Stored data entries
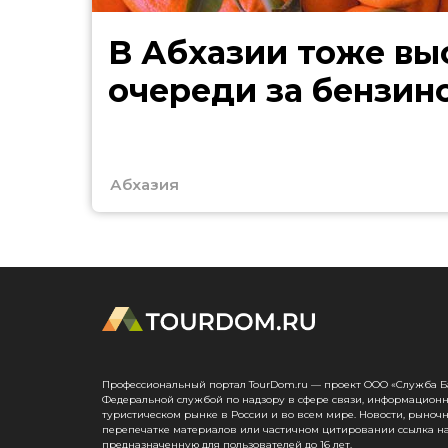
В Абхазии тоже выстроились
очереди за бензин
Абхазия
Профессиональный портал TourDom.ru — проект ООО «Служба Банк
Федеральной службой по надзору в сфере связи, информационн
туристическом рынке в России и во всем мире. Новости, рыноч
перепечатке материалов или частичном цитировании ссылка на
предназначенную для пользователей до 16 лет.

* _TASK ITEM_
The range begins at the line containing "очереди за бензин" and ends at the last line of the entries; reproduce it exactly.

* _OUTPUT BELOW_
очереди за бензин
Абхазия
Профессиональный портал TourDom.ru — проект ООО «Служба Банк
Федеральной службой по надзору в сфере связи, информационн
туристическом рынке в России и во всем мире. Новости, рыноч
перепечатке материалов или частичном цитировании ссылка на
предназначенную для пользователей до 16 лет.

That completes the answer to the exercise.